昨年のジャパンカップ覇者であるシュヴァルグランだが、今年はここまで春と秋それぞれ2戦ずつ走っているが未勝利のままとなっており、白星をあげれぬまま1年が過ぎた。
今年初戦となった大阪杯は休み明けのうえ不得意な阪神内回りコースということも災いしたのか、13着と大敗した。しかし、続く天皇賞春ではレインボーラインにクビ差2着まで肉薄し、得意の京都の舞台で巻き返してきた。
秋2走は共に4着と大崩れもしていない安心感を見せている。とは言え、前走のジャパンカップは得意コースに加え、京都大賞典を叩いて万全な態勢で迎えたものの、アーモンドアイに0.9秒差というのは例え4着と言えども完敗と言わざるを得ないため、陣営としてはショックが大きかったかもしれない。
ただ、有馬記念にはアーモンドアイも不在で、2着のキセキも秋4走目となるため、シュヴァルグランにもチャンスがないとは言えない。昨年の有馬記念では不利がありながらキタサンブラックに0.2秒差の3着に健闘しており、実力の高さは証明済み。リピーターの多い有馬記念なら今年も上位の可能性は十分と考えたい。

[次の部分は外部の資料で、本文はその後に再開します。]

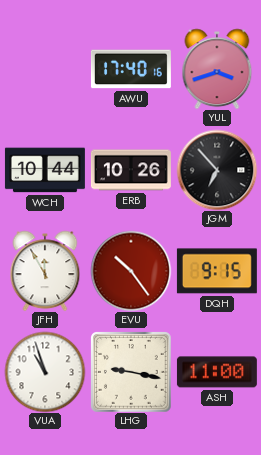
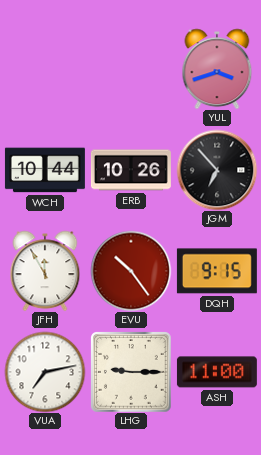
AWU: 17:40 -> none
VUA: 10:57 -> 7:13
LHG: 9:17 -> 9:15
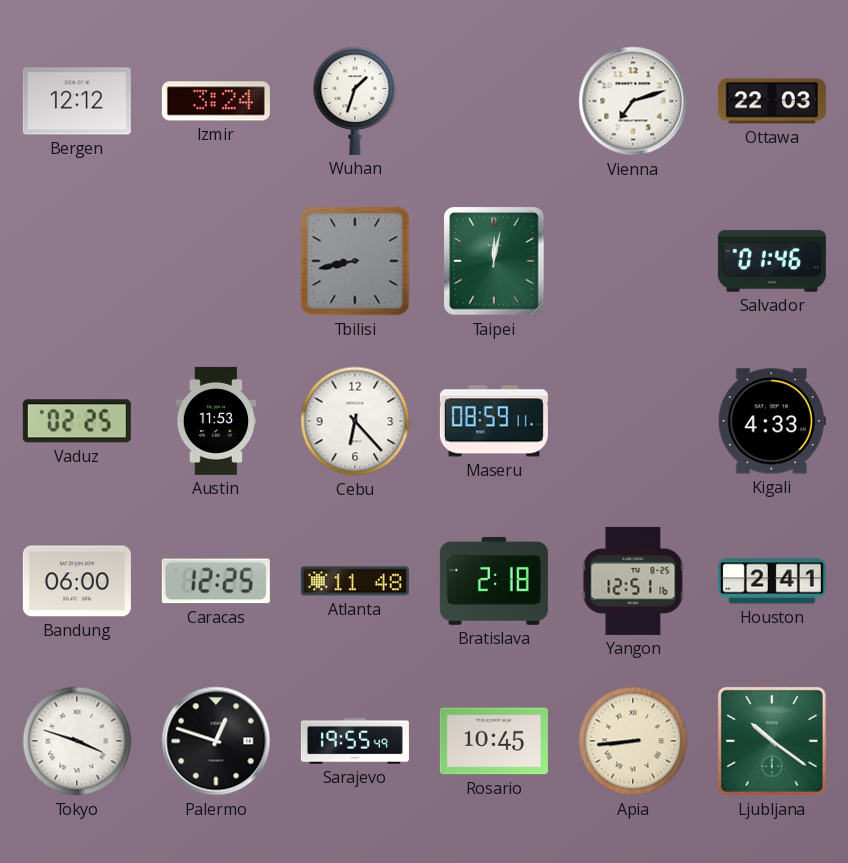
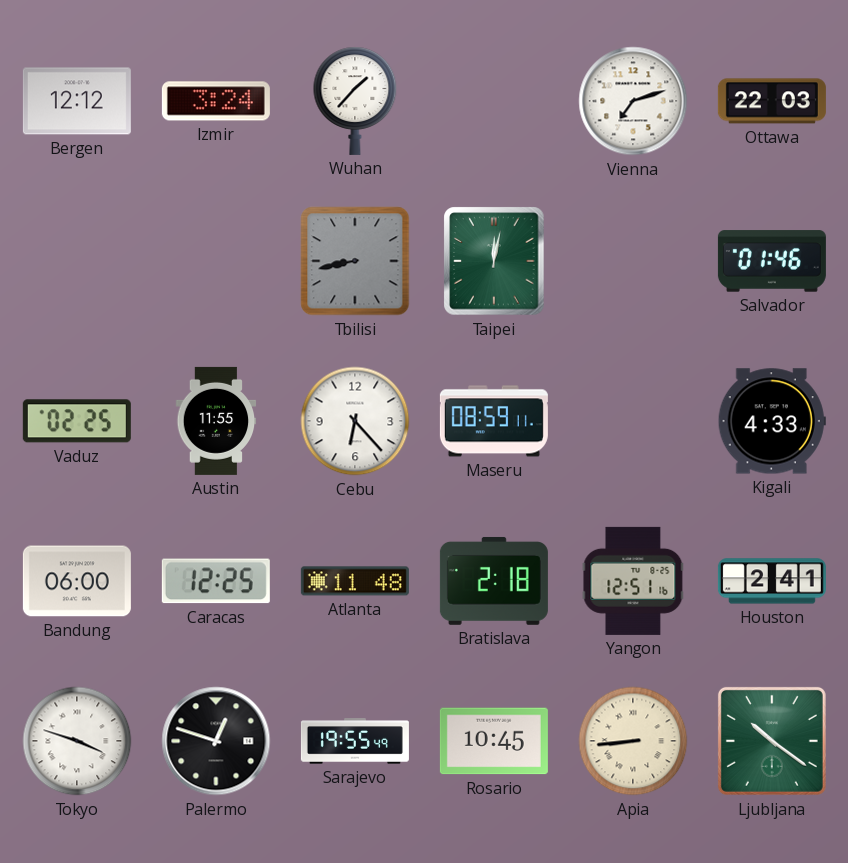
Wuhan: 1:33 -> 1:37
Austin: 11:53 -> 11:55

走りはエンジンの掛かりが遅く、仕掛けは早くしたいタイプ。なるべく前目に付け、良い位置から早めに仕掛けることができれば最後に見せ場は作れそうだ。オジュウチョウサンやキセキがどんなペースを作るのかによっても展開は変わってくるし、今回は大外の8枠ということで楽な条件というわけでもないが、昨年のジャパンカップの時のように嵌まれば強い一頭であることは間違いない。
鞍上はジャパンカップを制したボウマン騎手へと戻っている点も後押しできる点と言える。ジョッキーの力量というのは単純に測れない部分ではあるが、このコンビでは3戦ともに走り、昨年の有馬記念で3着、今年の天皇賞春で2着と大舞台で馬券を外さない活躍は非常に相性が良いのだろう。去年の3着についても「不利がなければ2着だったかもしれないし、ひょっとしたら勝っていたかもしれない」と共同会見でも語っており、今年は周りに干渉されたりトラブルのない騎乗ができれば例年以上の好勝負に持ち込めるのではないだろうか。
天皇賞春の後には「年内引退」を発表したシュヴァルグラン陣営だったが、秋の2戦で結果が残せなかったこともあってか、来年も続行することを急遽発表。米国のBCターフなども視野に入れたプランを発表した。この有馬記念でG1・2勝目を果たし、来年に向けても大きな弾みをつけておきたいところだろう。出てくる以上はメイチで仕上げて勝ちに行く競馬をしてくれるものと思って期待したい。